Social security disability applicants who are struggling to pay their bills often ask the social security administration if “they can work part-time”. Social security routinely responds by indicating that social security disability claimants “can work” if they make less than the Substantial Gainful Activity (SGA) amount, which in 2012 is $1,010 a month. Many social security disability applicants find great comfort in this “assurance” and seek to purse both a claim for social security disability and work on a part-time basis. But in fact, in my experience, working part-time can and probably will hurt your social security disability case. So am I saying that Social Security is routinely lying to people? Not exactly. It is more in the realm of a factually true but misleading statement, and is an example of why social security disability applicants need an experienced, local social security disability attorney.
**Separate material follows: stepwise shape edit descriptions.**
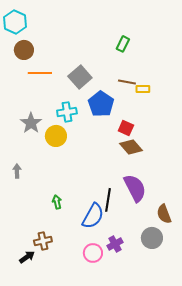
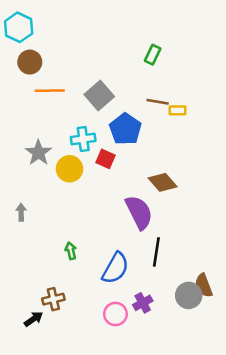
red square: (126, 128) -> (106, 159), moved
purple semicircle: (135, 188) -> (139, 212), moved
black line: (108, 200) -> (156, 252), moved
brown semicircle: (164, 214) -> (204, 285), moved

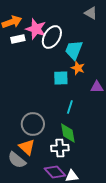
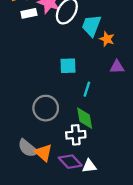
orange star: (78, 68) -> (107, 39), moved
cyan square: (61, 78) -> (68, 66), moved
orange triangle: (27, 147) -> (43, 153), moved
To understand this “half-truth” we must consider how social security determines whether an applicant is disabled. The social security administration follows a “5-step sequential evaluation process”. The first question is whether a claimant is “working”. Working is defined as performing “Substantial Gainful Activity”. Social security defines SGA as earning less than $1,010 a month. If a claimant is not working, then under the 5-step sequential evaluation process, the claim is not denied at the first step, and the analysis must move on to step 2.
When the social security administration says that it is “OK” to work under the SGA amount all it is really saying is that your claim will not be tossed out in the first round. It says nothing about the negative implications this part-time work can have on the case analysis in the crucial fourth and fifth steps of the sequential evaluation process. So what are those negative implications?
Most cases that come before an Administrative Law Judge are decided at step 4, or step 5 of the sequential evaluation process. Step 4 asks the question: “can the claimant return to his or her past relevant work?”. If the ALJ finds a claimant cannot return to past relevant work she must move on to step 5, and ask: “Is there other work in the national ecomony that the claimant can do”. Step 4 and Step 5 focus on the critical question: “Can you Work”?
If a claimant is performing part-time work, the “Can-You-Work” question now centers on the part-time work. The ALJ is now thinking: “If she is doing part-time, why can’t she do full-time?”. More importantly the ALJ may be thinking “Is she purposely keeping her work under the SGA amount” (i.e., is the claimant “gaming the system”). The ALJ is apt to now focus her questions on how the claimant determined he could only work X hours a week. This is just not the place where I as an experienced social security disability want my client to be.